Home » Strategi Ampuh Mengatasi Permasalahan Tunawisma

Strategi Ampuh Mengatasi Permasalahan Tunawisma

by Lala Lala
4 minutes read
pexels chris john 2783232

ESENSI.TV - JAKARTA

Strategi ampuh mengatasi permasalahan tunawisma. Pemimpin kota butuh waktu yang tidak sedikit untuk menyelesaikan permasalahan tunawisma. Tidak pernah ada cara yang terbukti ampuh untuk hal tersebut.

Strategi Perumahan

Terdapat salah satu model yang dikenal dengan ‘housing first’ atau ‘perumahan pertama’. Model ini memprioritaskan untuk menyediakan rumah permanen bagi para tunawisma. Tidak hanya itu, layanan dukungan untuk memperbaiki kondisi mental, penyalahgunaan zat, hingga pelatihan kerja juga tersedia.

Model ini berhasil mendapat dukungan yang kuat setelah hampir tiga dekade, banyak bukti yang menunjukkan keefektifannya. Namun, tidak berjalan begitu mulus, model ini menghadapi tantangan di beberapa bidang.

Peningkatan harga sewa menyebabkan sulitnya menemukan unit rumah bagi tunawisma. Sebanyak 7 juta rumah diperkirakan masih dibutuhkan untuk penyewa termiskin di AS, menurut Koalisi Perumahan Berpenghasilan Rendah Nasional. Anggaran untuk layanan sosial yang semakin menyusut juga tidak dapat diandalkan.

Upaya Pemerintah

Sepanjang masa jabatan kedua Barack Obama, tunawisma di jalanan serta tempat penampungan terus menurun. Peningkatan yang kembali terjadi di tahun 2017 mengundang kekhawatiran dan reaksi politik di beberapa kota dengan biaya tinggi seperti San Fransisco, Austin, dan Seattle.

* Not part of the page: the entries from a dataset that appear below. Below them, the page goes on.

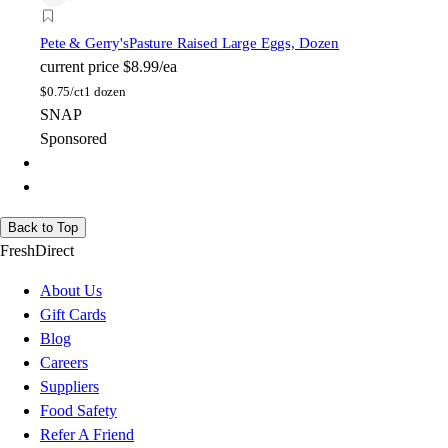
Pete & Gerry's
Pasture Raised Large Eggs, Dozen
current price
$8.99/ea
$
0.75/ct
1 dozen
SNAP
Sponsored
Back to Top
FreshDirect
About Us
Gift Cards
Blog
Careers
Suppliers
Food Safety
Refer A Friend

Nasib perumahan pertama saat ini mengalami politisasi baru. Kritik kemudian semakin ditujukan kepada para kongres, peneliti perumahan, dan organisasi tunawisma nasional, hingga HUD (House and Urban Development).

Meski begitu, anggota parlemen menjelaskan bahwa kebijakan baru mereka merupakan teguran terhadap model ‘housing first’ ini.

Upaya Swasta

Sam Tsemberis, CEO organisasi nasional ‘Pathways to Housing’ sekaligus pelopor model ‘housing first’ di New York menciptakan perubahan tajam dari kesepakatan sebelumnya mengenai kebijakan tunawisma.

Pendekatan sebelumnya yang disebut sebagai ‘kesiapan perumahan’ atau ‘perawatan pertama’, mengharuskan orang-orang memenuhi tujuan stabilitas dan kemandirian tertentu untuk selanjutnya mendapat akses ke perumahan permanen.

Tahun 2000, ia dan rekannya menerbitkan hasil perbandingan klien Pathways dengan mereka yang tinggal melalui pendekatan ‘kesiapan perumahan’, dalam penelitian perbandingan ini disebut sebagai kelompok kontrol.

Terlihat 88 persen klien Pathways tetap tinggal di rumah dibandingkan dengan 47 persen kelompok kontrol selama periode lima tahun.

Strategi Mengatasi Penyakit Mental

Hasil ini kemudian didukung oleh uji coba terkontrol acak pada tahun 2004. Di antara 225 orang tunawisma dengan penyakit mental, peserta yang ditugaskan ke program ‘housing first’ mendapat perumahan lebih awal dan lebih stabil dibandingkan dengan kelompok kontrol.

Uji coba serupa lainnya pada tahun 2007, menemukan di antara 260 peserta tunawisma di pinggiran kota New York yang ditugaskan ke program perumahan pertama lebih cenderung mempertahankan perumahan mandiri permanen daripada kelompok kontrol selama periode empat tahun.

Studi lain menemukan model itu tidak hanya efektif tetapi juga menghemat uang kota.

Badan penelitian telah mengubah cara pembuatan kebijakan dan pakar di AS dan cara seluruh dunia memandang tunawisma.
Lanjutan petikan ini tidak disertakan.